I am at a loss to understand how the radical change in approach has come about among the Liberal Democrats in this House between Committee stage, Report, Third Reading and the debate that we are holding today. In fact, listening to the hon. Lady, I felt an uncomfortable sense of déjà vu: it was like watching the Rose Garden press conference all over again. After all, her Front-Bench colleagues—the hon. Members for Chippenham (Sarah Gibson) and for Torbay (Steve Darling)—were at all times appropriately critical in Committee, but they were essentially supportive of the principle of enhancing workers’ rights. Lords amendment 11, which was originally a Conservative amendment in the Commons but now stands in the name of a Liberal Democrat peer, was not supported by the Liberal Democrats in Committee.
Lords amendment 1, which stands in the names of both Liberal Democrat and Conservative peers, seeks to amend clause 1. However, the Liberal Democrats supported that clause in Committee and only voiced concern, which was reasonable, that timely guidance to employers must be issued to accompany it; indeed, they voted with Labour Members when it was put to a vote in Committee. I fear that this amendment, too, could have serious unintended consequences.

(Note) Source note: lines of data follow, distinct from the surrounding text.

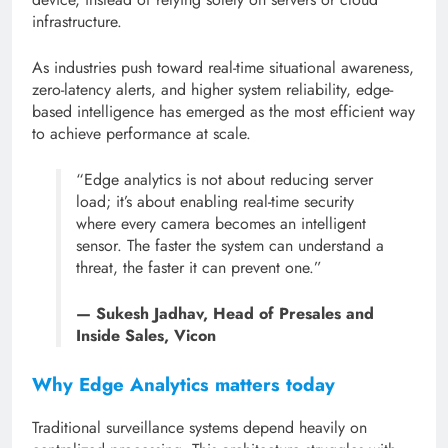
infrastructure.
As industries push toward real-time situational awareness,
zero-latency alerts, and higher system reliability, edge-
based intelligence has emerged as the most efficient way
to achieve performance at scale.
“Edge analytics is not about reducing server
load; it’s about enabling real-time security
where every camera becomes an intelligent
sensor. The faster the system can understand a
threat, the faster it can prevent one.”
— Sukesh Jadhav, Head of Presales and
Inside Sales, Vicon
Why Edge Analytics matters today
Traditional surveillance systems depend heavily on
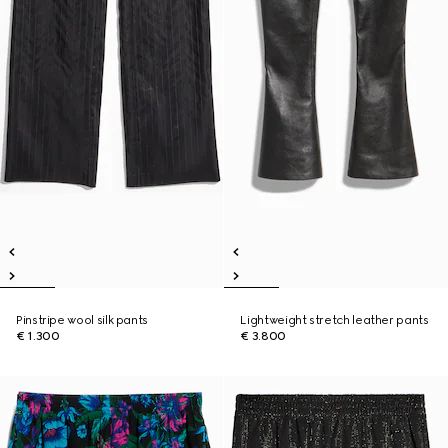
Pinstripe wool silk pants
Lightweight stretch leather pants
€ 1.300
€ 3.800
New
New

The clause that it seeks to amend puts a duty on employers to offer regular-hours contracts to “workers”—that is the language used in the legislation as it stands at the moment—but the amendment seeks to convert that duty into a right to request by employees. “Employees” is, of course, a more restrictive category than “workers”; indeed, clause 148 of the Bill as drafted makes it clear that for the purpose of the interpretation of this Bill, “workers” and “employees” mean two different things. Many of the people who are classed only as “workers” are precisely those who may benefit the most from these protections. Some 5 million people who are nominally casual workers in sectors such as social care, construction, hospitality, security and retail could be excluded from these protections if the amendment, which stands in the names of Conservative and Liberal Democrat peers, were to be carried. I hope it is not the intention of those on the Conservative Benches to exclude those 5 million people. At the start of this debate, I could not believe that that was the intention of the Liberal Democrats, but now I am not so sure.
The Women and Equalities Committee heard compelling evidence earlier this year about misogyny in the music industry. That is exactly one of the areas where people who are classed as “workers” need protection, so I thank my hon. Friend for raising this issue.